If history is any indicator, says Cato Executive Vice President David Boaz, the costs of the health care overhaul will inevitably spiral out of control:
Just look at the record: In 1967, the House Ways and Means Committee said the entire Medicare program would cost $12 billion in 1990. The actual cost in 1990 was $98 billion. In 1987, Congress projected that Medicaid would make special relief payments to hospitals of less than $1 billion in 1992. The actual cost, just five years after the projection, was $17 billion. Similarly, Medicare's home care benefit was projected in 1988 to cost $4 billion in 1993, but the actual cost — again, just five years after the projection — was $10 billion. The government is running a trillion-dollar annual deficit already, and Congress and the president propose to create a new program that promises to cover millions more people with health insurance, drag currently insured people onto government programs, and save billions of dollars in the process.

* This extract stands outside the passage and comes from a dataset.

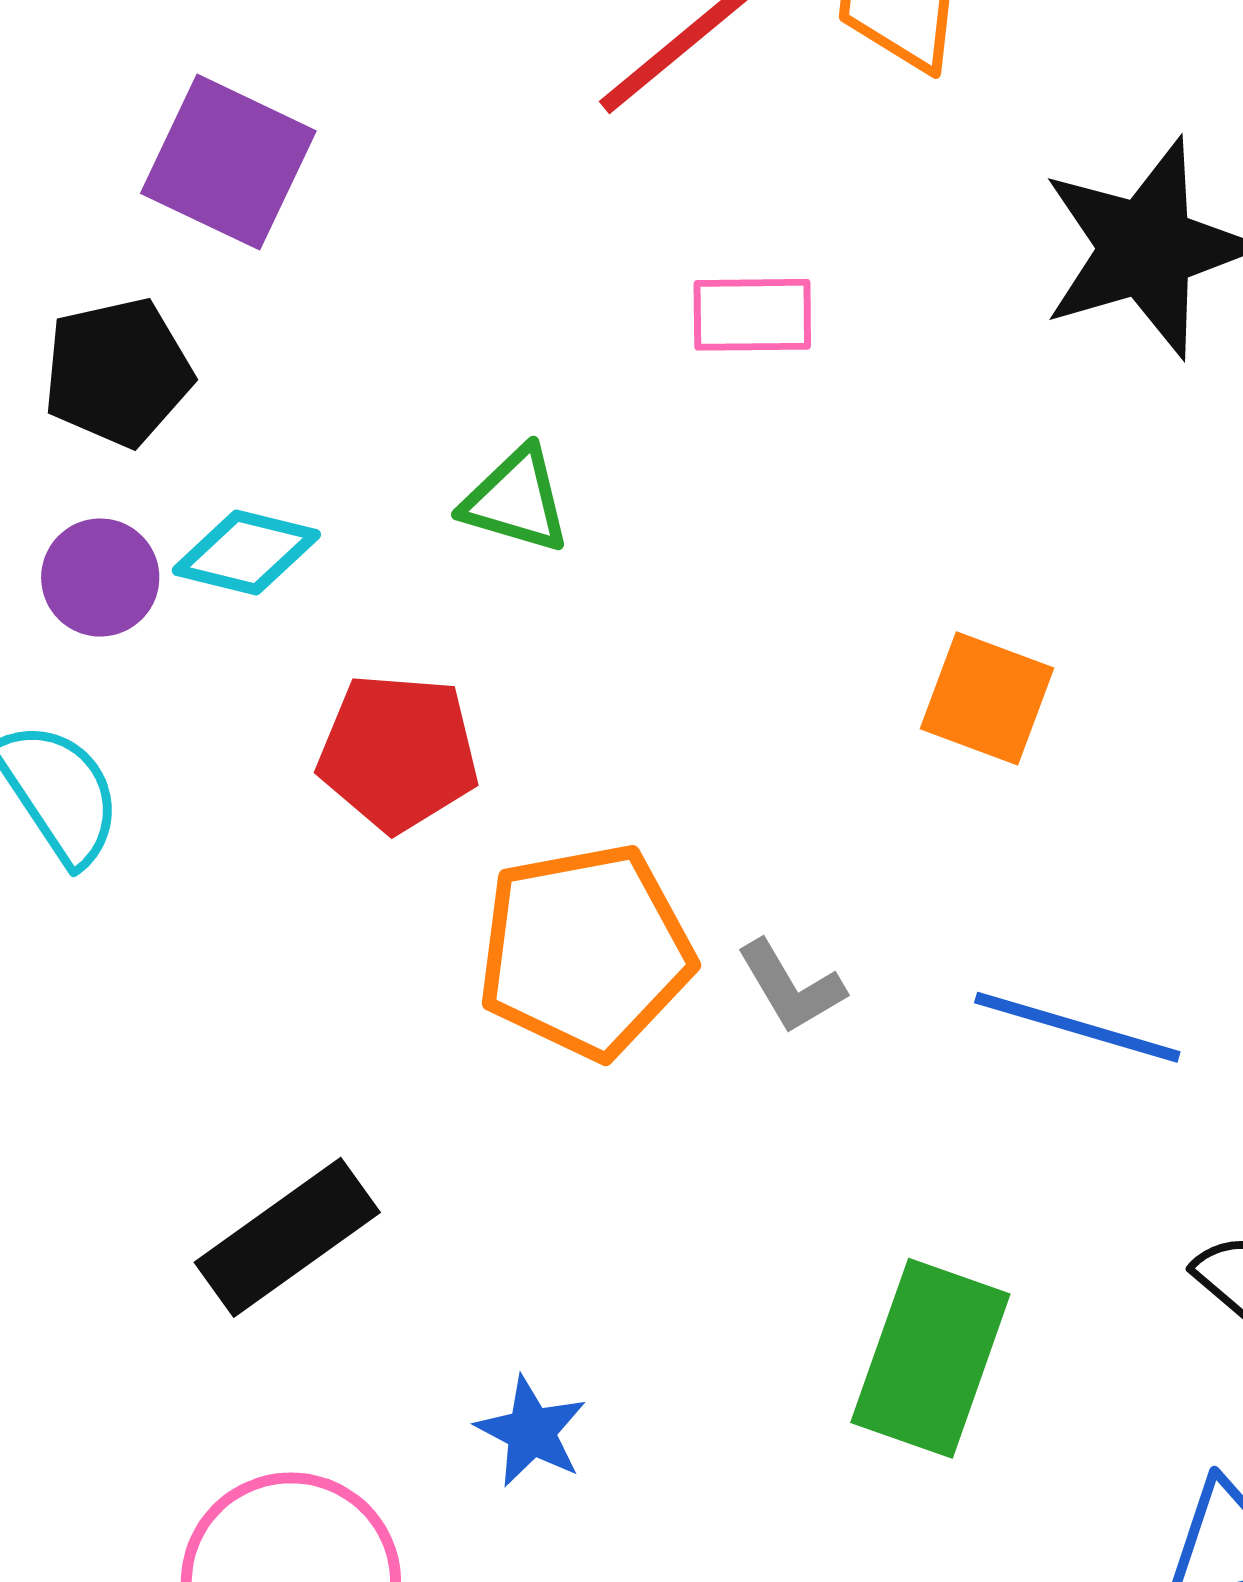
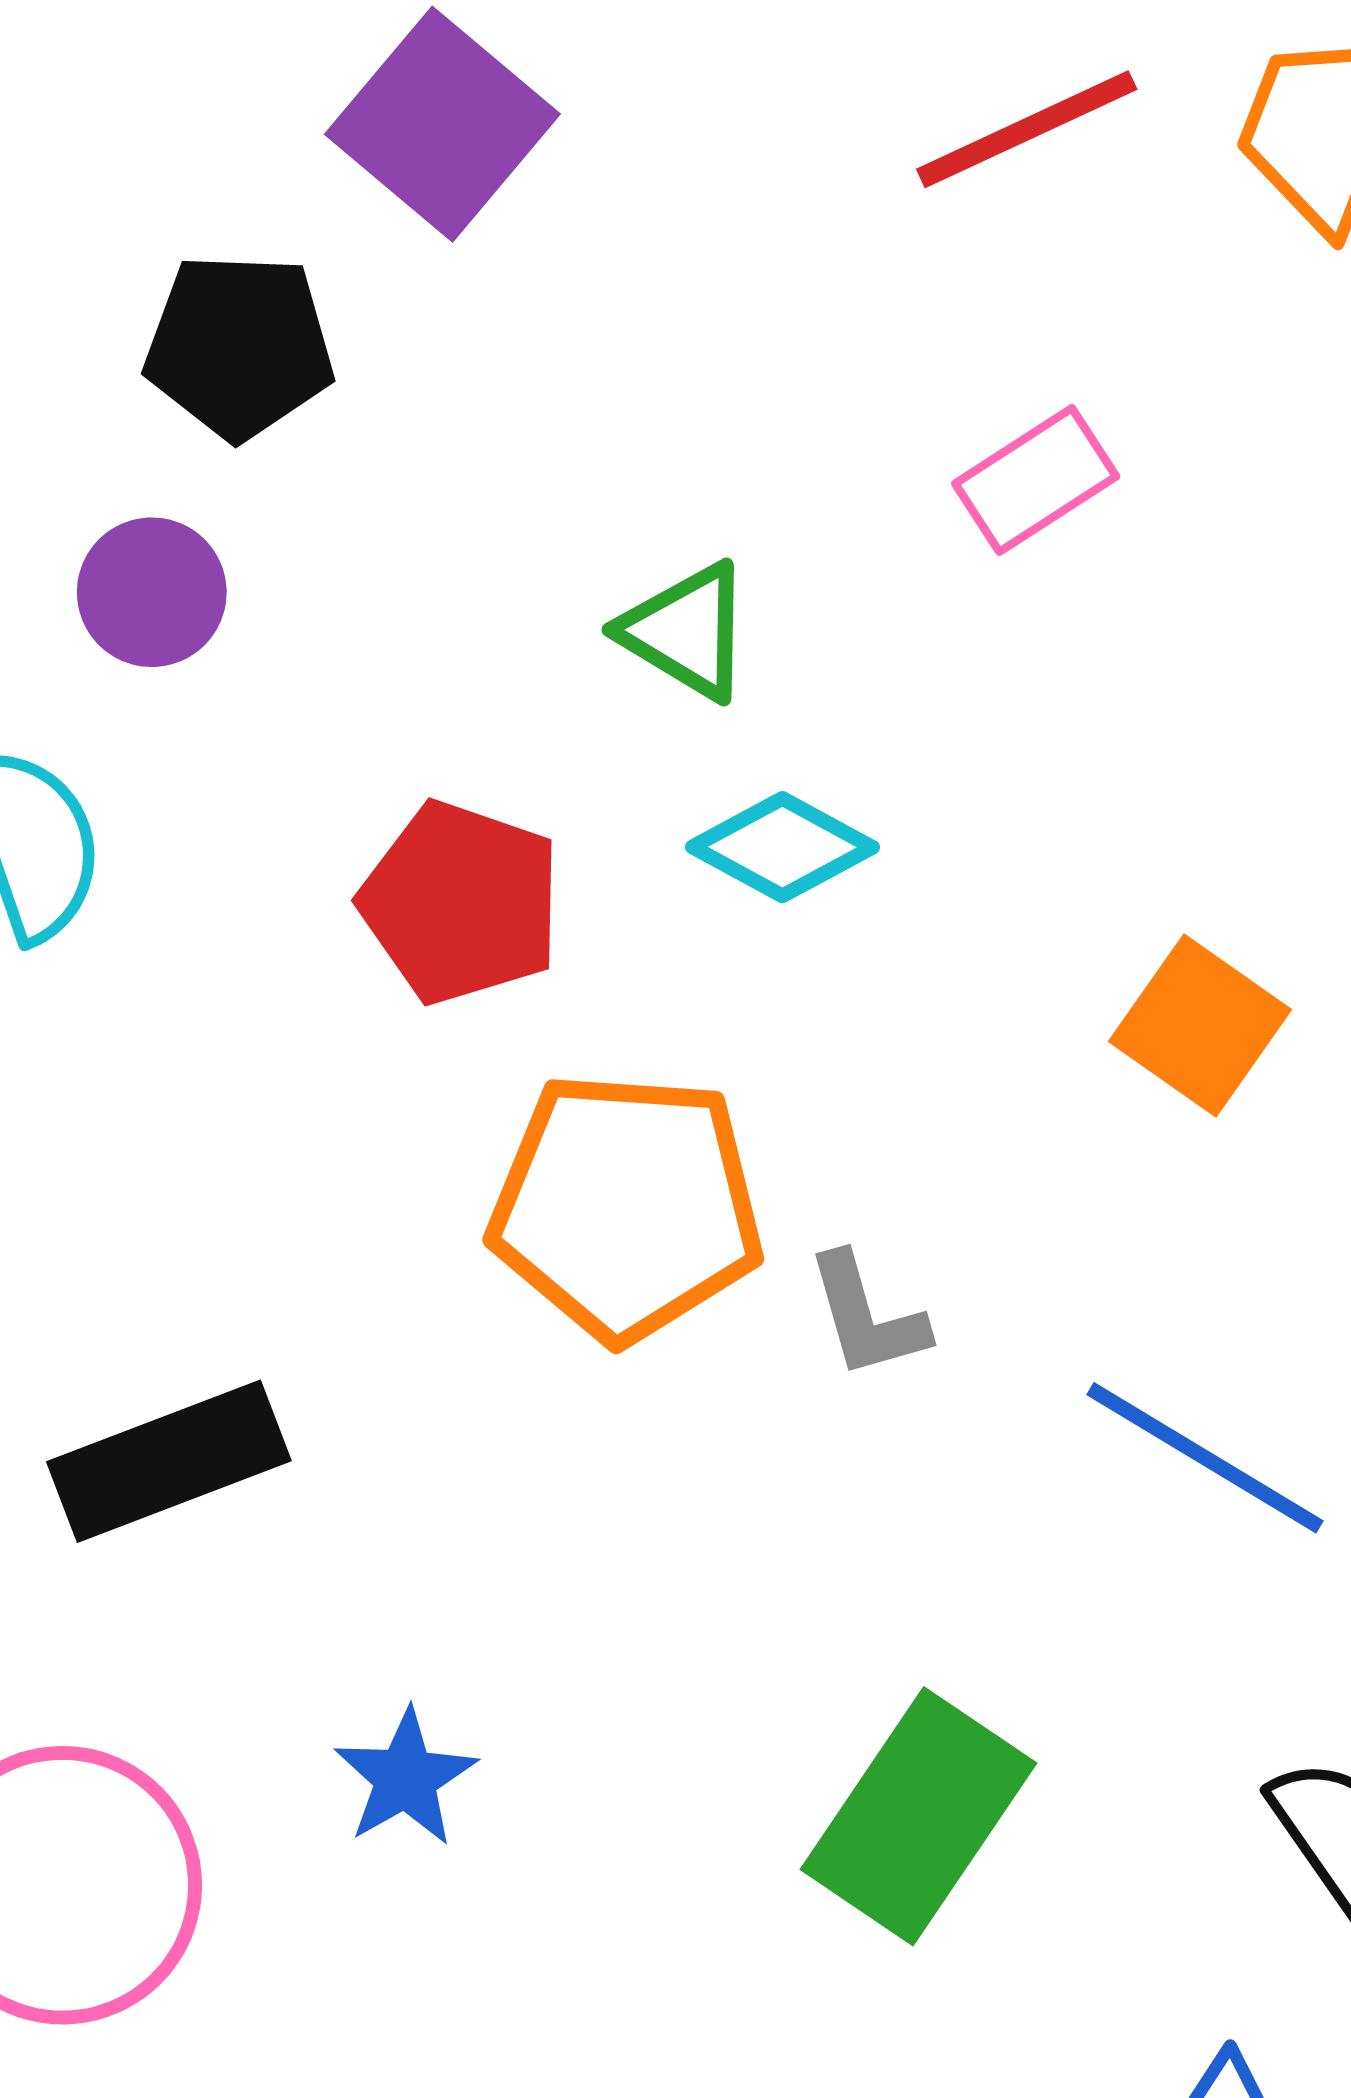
pink rectangle: (752, 315) -> (1036, 480), turned -47
cyan diamond: (246, 553) -> (782, 847), moved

No wonder levels of trust in government are at record lows.
The Washington Examiner reports, "More than ten percent of the jobs the Obama administration has claimed were 'created or saved' by the $787 billion stimulus package are doubtful or imaginary, according to reports compiled from eleven major newspapers and the Associated Press."
At the height of the debate over the "stimulus" legislation, Cato ran a full-page ad in the New York Times, the Washington Post, the Chicago Tribune, the Los Angeles Times, and other papers, signed by nearly 300 economists against the president's stimulus plan. Cato analysts discussed the plan's waste and consequences on dozens of leading news programs and talk shows.
Writing in the New York Times Online months after the legislation passed, Senior Fellow Jeffrey A. Miron asks, "Did the stimulus work?"
Two elements of the fiscal stimulus — cash-for-clunkers and the $8,000 tax credit for first-time home buyers — probably shifted significant activity from the fourth quarter and beyond to the third quarter because consumers knew these provisions would expire soon. Thus the stimulus plausibly shifted the timing of economic activity without necessarily improving the long-term path.
The case for additional stimulus is weak. If further stimulus occurs, it should focus on changes in policy that make sense independent of the recession. This means reductions in tax rates rather than increases in expenditure.
Budget Analyst Tad DeHaven calls the stimulus "political theater":
The Obama administration will continue to trumpet the number of jobs the stimulus package "created." It will brag that the government's efforts were not only successful, but that they were conducted with unprecedented transparency and accountability. But taxpayers and citizens should not buy into these claims. The stimulus jobs report is simply political theater: a charade intended to maintain public support for, or acquiescence to, Washington's multiplying encroachments.